Gregory L. Diskant’s Washington Post op-ed on the Scalia vacancy battle reminds me once again that there are indeed distinct levels of gobsmacking stupidity.
In his op-ed, Diskant—who is a lawyer with distinguished credentials—contends that the Senate can be deemed to have waived its “advice and consent” role on a Supreme Court nomination if it “fails to act” on the nomination within a “reasonable” time—and that President Obama could therefore proceed to appoint Merrick Garland to the Supreme Court without the Senate’s ever having confirmed the Garland nomination . (Or, to be more precise, Diskant, in an apparent effort to preserve his professional credibility, claims that “it is possible to read” the Appointments Clause that way.)
When I ran across his op-ed on Friday evening, I was amazed that the Post would air such a patently stupid argument. Little did I imagine that it would not only publish Diskant’s piece in its Sunday print edition but also feature it front and center, with a large-font headline, on its main op-ed page.
Let’s briefly review the basics of what’s wrong with Diskant’s argument:
1. The Appointments Clause (Art.
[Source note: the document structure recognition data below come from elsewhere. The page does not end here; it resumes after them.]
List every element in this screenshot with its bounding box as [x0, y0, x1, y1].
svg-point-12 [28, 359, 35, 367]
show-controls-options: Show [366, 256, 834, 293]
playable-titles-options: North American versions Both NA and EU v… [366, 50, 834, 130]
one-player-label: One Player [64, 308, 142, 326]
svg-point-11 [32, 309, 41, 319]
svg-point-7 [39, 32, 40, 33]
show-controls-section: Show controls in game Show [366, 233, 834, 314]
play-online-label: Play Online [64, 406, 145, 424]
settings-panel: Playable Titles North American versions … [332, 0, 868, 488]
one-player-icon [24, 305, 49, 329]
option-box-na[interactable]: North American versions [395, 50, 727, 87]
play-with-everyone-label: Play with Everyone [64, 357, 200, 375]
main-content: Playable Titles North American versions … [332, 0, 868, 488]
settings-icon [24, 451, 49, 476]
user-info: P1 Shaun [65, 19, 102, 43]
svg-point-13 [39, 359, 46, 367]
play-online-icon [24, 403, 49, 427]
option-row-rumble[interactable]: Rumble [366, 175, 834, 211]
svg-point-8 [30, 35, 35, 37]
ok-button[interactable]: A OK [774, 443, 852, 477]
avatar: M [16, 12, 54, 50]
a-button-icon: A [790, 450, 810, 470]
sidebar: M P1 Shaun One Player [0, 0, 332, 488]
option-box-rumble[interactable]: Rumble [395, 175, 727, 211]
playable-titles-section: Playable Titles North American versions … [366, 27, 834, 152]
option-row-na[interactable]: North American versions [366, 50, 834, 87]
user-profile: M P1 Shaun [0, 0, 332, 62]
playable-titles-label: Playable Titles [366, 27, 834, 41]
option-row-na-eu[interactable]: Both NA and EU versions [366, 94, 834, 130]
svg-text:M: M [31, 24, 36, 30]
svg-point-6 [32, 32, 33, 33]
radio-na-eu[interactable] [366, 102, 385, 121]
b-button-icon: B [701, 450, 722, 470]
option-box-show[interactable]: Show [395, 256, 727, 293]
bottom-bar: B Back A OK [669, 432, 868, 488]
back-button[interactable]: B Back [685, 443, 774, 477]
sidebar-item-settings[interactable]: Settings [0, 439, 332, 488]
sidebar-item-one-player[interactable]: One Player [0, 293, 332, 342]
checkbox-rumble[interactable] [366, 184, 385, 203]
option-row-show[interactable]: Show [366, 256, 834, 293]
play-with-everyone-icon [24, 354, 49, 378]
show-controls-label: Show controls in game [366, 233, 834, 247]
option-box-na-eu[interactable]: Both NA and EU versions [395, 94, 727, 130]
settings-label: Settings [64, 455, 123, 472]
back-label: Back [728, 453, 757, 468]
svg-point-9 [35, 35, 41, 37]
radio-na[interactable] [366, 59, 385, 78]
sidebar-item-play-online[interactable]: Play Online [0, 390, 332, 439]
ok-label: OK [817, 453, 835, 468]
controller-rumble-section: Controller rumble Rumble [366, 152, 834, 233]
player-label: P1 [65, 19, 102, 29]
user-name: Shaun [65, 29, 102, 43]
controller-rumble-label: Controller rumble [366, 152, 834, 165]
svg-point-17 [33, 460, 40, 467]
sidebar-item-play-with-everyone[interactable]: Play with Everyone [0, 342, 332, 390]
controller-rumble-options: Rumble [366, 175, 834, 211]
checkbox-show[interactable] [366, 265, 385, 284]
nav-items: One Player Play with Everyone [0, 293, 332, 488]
II, section 2, cl. 2) of the Constitution provides that the president “shall nominate, and by and with the Advice and Consent of the Senate, shall appoint Ambassadors, other public Ministers and Consuls, Judges of the supreme Court, and all other Officers of the United States.”
The Appointments Clause thus restricts the president’s power to appoint officers by conditioning any such appointment on prior receipt of the Senate’s “Advice and Consent” on a nomination.
2. The Appointments Clause clearly implies a power on the part of the Senate to give advice on and, if it chooses to do so, to consent to a nomination, but it says nothing about how the Senate should go about exercising that power. The text of the Constitution thus leaves the Senate free to exercise that power however it sees fit.
3. Throughout American history, the Senate has frequently—surely, thousands of times—exercised its power over nominations by declining to act on them. (The same Appointments Clause applies equally to Supreme Court nominations and other nominations, so any constitutional argument about what that clause means must apply to all nominations.) That’s been true of judicial nominations generally and also of Supreme Court nominations. As law professor Larry Tribe once put it, “The Senate has ways of blocking Supreme Court nominations other than by straightforward rejection in a confirmation vote.” To illustrate the point, he cited an instance in which the Senate “killed” a nomination “by simply refusing to act upon it.”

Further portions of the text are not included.